▶ What is expected:
Go through the data and count the lines holding the string "magic". Write only the number.
..............................
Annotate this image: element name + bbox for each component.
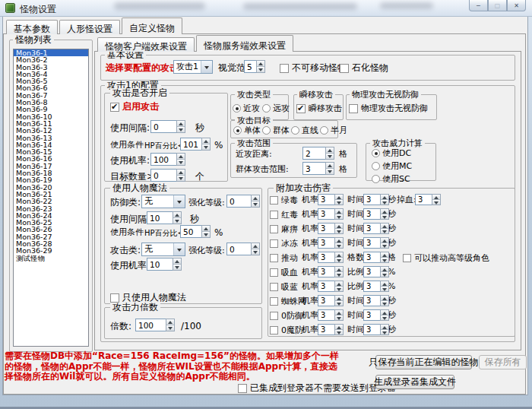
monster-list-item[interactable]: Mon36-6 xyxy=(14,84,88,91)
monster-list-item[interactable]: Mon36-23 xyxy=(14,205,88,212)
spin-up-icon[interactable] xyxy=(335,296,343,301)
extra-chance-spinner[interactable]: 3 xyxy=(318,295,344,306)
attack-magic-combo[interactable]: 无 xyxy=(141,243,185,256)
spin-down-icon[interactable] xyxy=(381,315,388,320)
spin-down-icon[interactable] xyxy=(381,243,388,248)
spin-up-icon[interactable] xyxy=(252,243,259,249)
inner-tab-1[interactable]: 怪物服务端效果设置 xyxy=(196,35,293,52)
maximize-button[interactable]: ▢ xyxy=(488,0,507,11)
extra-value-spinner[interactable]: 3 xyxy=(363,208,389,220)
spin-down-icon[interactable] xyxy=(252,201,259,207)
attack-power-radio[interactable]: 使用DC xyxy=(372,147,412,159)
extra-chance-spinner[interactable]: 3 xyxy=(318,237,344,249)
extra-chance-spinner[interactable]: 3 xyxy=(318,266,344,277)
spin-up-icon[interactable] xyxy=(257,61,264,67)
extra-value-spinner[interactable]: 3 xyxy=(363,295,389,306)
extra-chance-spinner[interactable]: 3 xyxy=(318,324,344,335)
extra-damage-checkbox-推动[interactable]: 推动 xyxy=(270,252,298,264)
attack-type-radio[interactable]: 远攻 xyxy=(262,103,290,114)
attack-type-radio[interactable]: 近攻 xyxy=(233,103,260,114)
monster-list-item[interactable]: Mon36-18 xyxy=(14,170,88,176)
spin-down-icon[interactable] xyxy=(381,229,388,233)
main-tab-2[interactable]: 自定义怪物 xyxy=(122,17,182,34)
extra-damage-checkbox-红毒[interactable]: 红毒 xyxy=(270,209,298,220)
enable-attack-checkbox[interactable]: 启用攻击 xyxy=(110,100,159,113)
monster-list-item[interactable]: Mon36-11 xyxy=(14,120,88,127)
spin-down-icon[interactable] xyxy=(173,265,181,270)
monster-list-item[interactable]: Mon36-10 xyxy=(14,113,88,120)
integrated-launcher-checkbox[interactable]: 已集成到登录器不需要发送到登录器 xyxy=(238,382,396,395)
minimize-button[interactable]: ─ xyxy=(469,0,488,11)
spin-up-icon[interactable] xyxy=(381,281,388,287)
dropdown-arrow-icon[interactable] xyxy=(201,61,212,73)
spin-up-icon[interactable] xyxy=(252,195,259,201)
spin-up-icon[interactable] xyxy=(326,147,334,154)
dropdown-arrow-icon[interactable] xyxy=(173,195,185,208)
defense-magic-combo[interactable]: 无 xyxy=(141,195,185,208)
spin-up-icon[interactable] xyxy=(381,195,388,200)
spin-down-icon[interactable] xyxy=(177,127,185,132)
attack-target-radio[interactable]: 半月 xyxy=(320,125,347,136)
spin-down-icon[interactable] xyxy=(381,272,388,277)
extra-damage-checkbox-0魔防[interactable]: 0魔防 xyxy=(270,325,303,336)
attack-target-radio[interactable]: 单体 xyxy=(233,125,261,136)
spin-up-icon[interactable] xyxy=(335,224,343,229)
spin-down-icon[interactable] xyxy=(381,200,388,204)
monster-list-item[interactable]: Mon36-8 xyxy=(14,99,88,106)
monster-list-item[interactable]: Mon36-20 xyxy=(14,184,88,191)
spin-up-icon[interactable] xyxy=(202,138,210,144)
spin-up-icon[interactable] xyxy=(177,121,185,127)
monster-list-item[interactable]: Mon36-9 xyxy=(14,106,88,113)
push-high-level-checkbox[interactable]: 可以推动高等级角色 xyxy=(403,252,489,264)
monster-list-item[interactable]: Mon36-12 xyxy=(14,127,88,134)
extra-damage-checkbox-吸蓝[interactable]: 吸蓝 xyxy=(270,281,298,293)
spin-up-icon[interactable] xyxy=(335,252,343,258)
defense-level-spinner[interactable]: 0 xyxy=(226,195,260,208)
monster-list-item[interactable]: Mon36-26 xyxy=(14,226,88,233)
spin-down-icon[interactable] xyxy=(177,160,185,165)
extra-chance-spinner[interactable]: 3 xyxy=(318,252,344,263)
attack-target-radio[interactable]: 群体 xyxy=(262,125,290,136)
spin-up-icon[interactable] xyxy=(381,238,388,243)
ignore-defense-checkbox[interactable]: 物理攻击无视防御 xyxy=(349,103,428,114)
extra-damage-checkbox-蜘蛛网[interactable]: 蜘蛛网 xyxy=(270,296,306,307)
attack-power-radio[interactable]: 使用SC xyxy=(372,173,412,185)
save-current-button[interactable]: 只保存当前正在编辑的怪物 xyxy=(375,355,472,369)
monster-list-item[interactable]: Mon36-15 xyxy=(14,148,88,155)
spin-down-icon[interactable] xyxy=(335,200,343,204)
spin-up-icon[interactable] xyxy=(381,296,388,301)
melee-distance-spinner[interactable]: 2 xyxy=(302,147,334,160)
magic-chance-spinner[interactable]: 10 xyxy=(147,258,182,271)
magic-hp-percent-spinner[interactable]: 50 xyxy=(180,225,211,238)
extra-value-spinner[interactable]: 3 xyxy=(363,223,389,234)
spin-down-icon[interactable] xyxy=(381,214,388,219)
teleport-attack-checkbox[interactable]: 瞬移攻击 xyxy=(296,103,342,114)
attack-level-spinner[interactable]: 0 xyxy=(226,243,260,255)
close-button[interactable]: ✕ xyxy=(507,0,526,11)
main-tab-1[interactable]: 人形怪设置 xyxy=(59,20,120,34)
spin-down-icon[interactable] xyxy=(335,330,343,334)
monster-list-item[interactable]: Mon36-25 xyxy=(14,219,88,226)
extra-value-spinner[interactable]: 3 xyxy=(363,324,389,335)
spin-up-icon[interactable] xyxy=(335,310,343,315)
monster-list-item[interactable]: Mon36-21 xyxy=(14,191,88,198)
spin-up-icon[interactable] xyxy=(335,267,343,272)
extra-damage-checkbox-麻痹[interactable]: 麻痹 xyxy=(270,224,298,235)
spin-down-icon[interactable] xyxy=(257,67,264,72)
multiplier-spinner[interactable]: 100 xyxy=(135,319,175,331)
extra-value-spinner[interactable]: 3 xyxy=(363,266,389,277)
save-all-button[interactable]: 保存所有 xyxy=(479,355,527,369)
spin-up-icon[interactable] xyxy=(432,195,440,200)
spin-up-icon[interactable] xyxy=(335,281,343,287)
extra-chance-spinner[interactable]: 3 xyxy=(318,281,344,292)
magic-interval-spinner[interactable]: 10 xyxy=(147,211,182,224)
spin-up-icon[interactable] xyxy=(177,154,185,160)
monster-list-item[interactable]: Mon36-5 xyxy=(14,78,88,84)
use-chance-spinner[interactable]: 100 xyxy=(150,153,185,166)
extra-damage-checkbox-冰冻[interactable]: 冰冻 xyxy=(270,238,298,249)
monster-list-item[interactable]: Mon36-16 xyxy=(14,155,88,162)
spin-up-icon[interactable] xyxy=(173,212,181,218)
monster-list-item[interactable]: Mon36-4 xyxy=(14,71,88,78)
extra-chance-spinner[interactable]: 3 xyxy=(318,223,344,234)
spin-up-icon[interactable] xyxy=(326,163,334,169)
..............................
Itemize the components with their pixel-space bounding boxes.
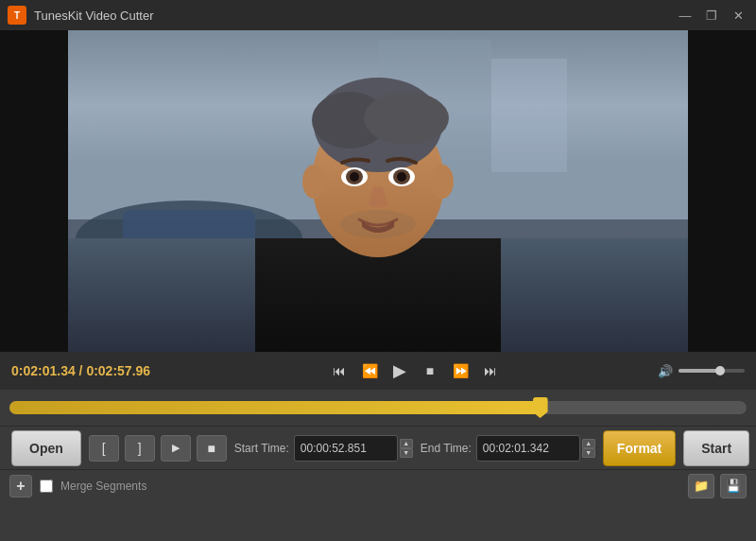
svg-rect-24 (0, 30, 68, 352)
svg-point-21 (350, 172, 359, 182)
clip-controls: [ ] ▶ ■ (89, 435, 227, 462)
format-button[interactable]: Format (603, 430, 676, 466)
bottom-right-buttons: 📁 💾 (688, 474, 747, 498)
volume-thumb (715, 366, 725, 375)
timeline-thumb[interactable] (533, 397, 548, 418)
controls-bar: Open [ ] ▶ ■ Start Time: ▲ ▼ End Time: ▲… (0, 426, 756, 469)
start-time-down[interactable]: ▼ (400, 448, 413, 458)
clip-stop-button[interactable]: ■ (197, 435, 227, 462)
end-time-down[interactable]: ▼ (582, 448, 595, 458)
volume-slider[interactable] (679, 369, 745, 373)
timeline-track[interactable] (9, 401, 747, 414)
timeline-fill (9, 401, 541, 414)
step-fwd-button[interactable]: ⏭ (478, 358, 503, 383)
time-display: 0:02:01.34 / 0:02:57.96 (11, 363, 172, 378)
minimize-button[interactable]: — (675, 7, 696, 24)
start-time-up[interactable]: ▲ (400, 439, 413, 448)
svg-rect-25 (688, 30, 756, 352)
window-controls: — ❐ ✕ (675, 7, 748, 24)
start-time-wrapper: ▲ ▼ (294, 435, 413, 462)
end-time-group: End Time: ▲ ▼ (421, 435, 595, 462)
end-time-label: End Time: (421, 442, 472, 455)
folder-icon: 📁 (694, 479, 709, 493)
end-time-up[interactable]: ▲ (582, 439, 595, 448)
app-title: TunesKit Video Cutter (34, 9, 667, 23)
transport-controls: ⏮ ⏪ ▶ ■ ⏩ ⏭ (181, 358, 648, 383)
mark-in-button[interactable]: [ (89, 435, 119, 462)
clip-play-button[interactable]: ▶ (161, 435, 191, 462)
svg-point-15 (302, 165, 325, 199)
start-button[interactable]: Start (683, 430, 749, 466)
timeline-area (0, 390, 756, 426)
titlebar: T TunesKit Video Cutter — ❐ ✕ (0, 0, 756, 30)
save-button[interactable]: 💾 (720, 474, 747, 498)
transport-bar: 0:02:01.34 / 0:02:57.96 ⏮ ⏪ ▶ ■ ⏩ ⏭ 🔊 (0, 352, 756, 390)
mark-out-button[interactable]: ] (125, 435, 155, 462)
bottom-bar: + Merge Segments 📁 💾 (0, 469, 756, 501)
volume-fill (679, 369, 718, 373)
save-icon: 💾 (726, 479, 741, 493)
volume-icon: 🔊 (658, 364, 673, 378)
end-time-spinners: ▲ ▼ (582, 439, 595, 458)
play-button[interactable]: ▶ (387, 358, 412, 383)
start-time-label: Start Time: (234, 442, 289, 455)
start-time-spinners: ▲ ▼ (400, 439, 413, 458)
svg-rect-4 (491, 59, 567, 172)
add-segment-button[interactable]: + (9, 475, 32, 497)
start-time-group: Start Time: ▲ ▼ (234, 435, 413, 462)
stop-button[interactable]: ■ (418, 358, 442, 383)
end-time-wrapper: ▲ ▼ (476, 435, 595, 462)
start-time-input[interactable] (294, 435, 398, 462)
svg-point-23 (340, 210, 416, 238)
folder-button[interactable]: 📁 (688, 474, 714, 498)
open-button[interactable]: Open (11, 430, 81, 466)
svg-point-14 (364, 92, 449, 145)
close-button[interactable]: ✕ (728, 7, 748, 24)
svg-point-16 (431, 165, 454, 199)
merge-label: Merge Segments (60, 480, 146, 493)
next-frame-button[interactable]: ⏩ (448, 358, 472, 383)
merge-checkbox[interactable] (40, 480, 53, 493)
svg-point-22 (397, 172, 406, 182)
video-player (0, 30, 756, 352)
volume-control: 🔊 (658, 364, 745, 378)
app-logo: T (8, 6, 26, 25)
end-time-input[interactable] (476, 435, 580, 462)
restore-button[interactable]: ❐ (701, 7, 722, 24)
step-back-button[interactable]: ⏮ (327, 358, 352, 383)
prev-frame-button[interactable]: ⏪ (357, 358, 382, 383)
..............................
▶ Answer to the exercise:
5